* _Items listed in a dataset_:
□ □ □ □
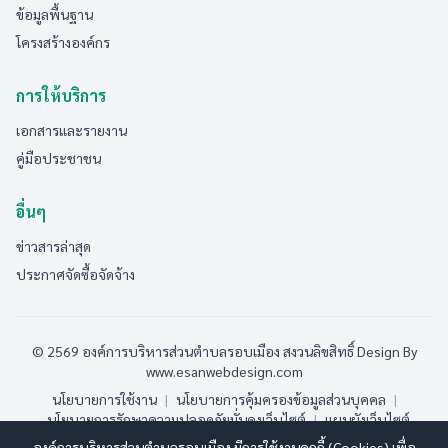
ข้อมูลพื้นฐาน
โครงสร้างองค์กร
การให้บริการ
เอกสารและรายงาน
คู่มือประชาชน
อื่นๆ
ข่าวสารล่าสุด
ประกาศจัดซื้อจัดจ้าง
© 2569 องค์การบริหารส่วนตำบลรอบเมือง สงวนลิขสิทธิ์
Design By
www.esanwebdesign.com
นโยบายการใช้งาน
|
นโยบายการคุ้มครองข้อมูลส่วนบุคคล
|
นโยบายการรักษาความปลอดภัยมั่นคงเว็บไซต์
|
แผนผังเว็บไซต์
องค์การบริหารส่วนตำบลรอบเมือง มีการใช้งานคุกกี้ (Cookies) เพื่อ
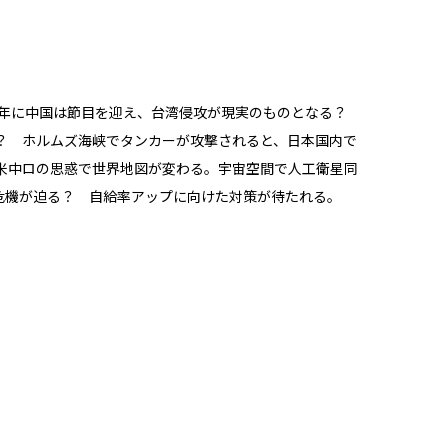
27年に中国は節目を迎え、台湾侵攻が現実のものとなる？
？ ホルムズ海峡でタンカーが攻撃されると、日本国内で
米中ロの思惑で世界地図が変わる。宇宙空間で人工衛星同
危機が迫る？ 自給率アップに向けた対策が待たれる。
□ □ □ □
* _Work task_:
Leave out the pictures, then return every line of the data exactly.

* _Response to the task_:
ข้อมูลพื้นฐาน
โครงสร้างองค์กร
การให้บริการ
เอกสารและรายงาน
คู่มือประชาชน
อื่นๆ
ข่าวสารล่าสุด
ประกาศจัดซื้อจัดจ้าง
© 2569 องค์การบริหารส่วนตำบลรอบเมือง สงวนลิขสิทธิ์
Design By
www.esanwebdesign.com
นโยบายการใช้งาน
|
นโยบายการคุ้มครองข้อมูลส่วนบุคคล
|
นโยบายการรักษาความปลอดภัยมั่นคงเว็บไซต์
|
แผนผังเว็บไซต์
องค์การบริหารส่วนตำบลรอบเมือง มีการใช้งานคุกกี้ (Cookies) เพื่อ
27年に中国は節目を迎え、台湾侵攻が現実のものとなる？
？ ホルムズ海峡でタンカーが攻撃されると、日本国内で
米中ロの思惑で世界地図が変わる。宇宙空間で人工衛星同
危機が迫る？ 自給率アップに向けた対策が待たれる。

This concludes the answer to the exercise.